À l’échelle mondiale, depuis septembre 2012, 1739 cas d’infection par le MERS-CoV, confirmés en laboratoire, ont été notifiés à l’OMS, dont au moins 629 mortels.

Évaluation du risque par l’OMS

Le MERS-CoV provoque chez l’homme une infection sévère à l’origine d’une forte mortalité, et on a constaté qu’une transmission interhumaine était possible. Jusqu’à présent, les cas de transmission interhumaine sont survenus principalement dans des établissements de soins.

La notification de cas supplémentaires ne modifie pas l’évaluation générale du risque. L’OMS s’attend à ce que de nouveaux cas d’infection à MERS-CoV soient notifiés au Moyen-Orient et à ce que des personnes qui pourraient contracter l’infection après avoir été exposées à des animaux (par exemple à des dromadaires), à des produits d’origine animale ou à une source humaine (par exemple dans un établissement de soins) continuent à propager l’infection vers d’autres pays. L’OMS continue de surveiller la situation épidémiologique et de faire des évaluations du risque sur la base des informations les plus récentes.

Conseils de l’OMS

Compte tenu de la situation actuelle et des informations disponibles, l’OMS encourage tous les États Membres à poursuivre leur surveillance des infections respiratoires aiguës et à examiner avec soin toute présentation inhabituelle.

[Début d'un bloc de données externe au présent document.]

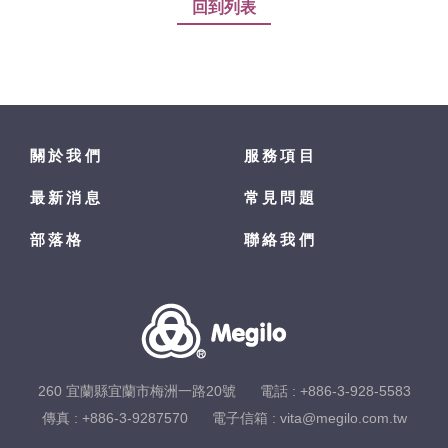
回到列表
關於我們
服務項目
最新消息
常見問題
部落格
聯絡我們
260 宜蘭縣宜蘭市梅洲一路20號
電話 :
+886-3-928-5583
傳真 : +886-3-9287570
電子信箱 :
vita@megilo.com.tw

L’application des mesures de prévention et de lutte contre l’infection est essentielle pour éviter la propagation éventuelle du MERS-CoV dans les établissements de soins. Il n’est pas toujours possible d’identifier rapidement les patients porteurs de ce virus car, comme pour d’autres infections respiratoires, les premiers symptômes ne sont pas spécifiques. Les soignants devront donc toujours appliquer systématiquement les précautions standard à tous les patients, quel que soit leur diagnostic.

Ils devront compléter les précautions standard par les précautions gouttelettes lorsqu’ils dispensent des soins à des patients présentant des symptômes d’infection respiratoire aiguë. Il leur faudra aussi adjoindre à ces mesures les précautions contact et le port d’une protection oculaire pour s’occuper de cas probables ou confirmés d’infection par le MERS-CoV; les précautions aériennes devront être mises en œuvre lors de l’exécution d’actes générant des aérosols.

Jusqu’à ce que l’on en sache plus sur le MERS-CoV, les personnes atteintes de diabète, d’insuffisance rénale ou de maladie pulmonaire chronique ou encore les individus immunodéprimés seront considérés comme à haut risque de maladie grave en cas d’infection par le MERS-CoV. Par conséquent, ces personnes devront éviter les contacts rapprochés avec des animaux, en particulier les chameaux, lorsqu’elles se rendent dans des fermes, sur des marchés ou dans des étables ou des écuries où l’on sait que le virus circule potentiellement. On appliquera également des mesures générales d’hygiène comme se laver systématiquement les mains avant et après avoir touché un animal et éviter les contacts avec des animaux malades.

On observera également les règles d’hygiène alimentaire. On évitera ainsi de boire du lait cru de chamelle ou de l’urine de chameau, ou encore de consommer de la viande qui n’est pas assez cuite.

Compte tenu de l’absence de preuve d’une transmission interhumaine soutenue dans la communauté, l’OMS ne recommande pas l’application de restrictions aux déplacements et au commerce en rapport avec cet événement. La sensibilisation au risque du MERS-CoV pour les voyageurs à destination et en provenance des pays affectés est une bonne pratique de santé publique.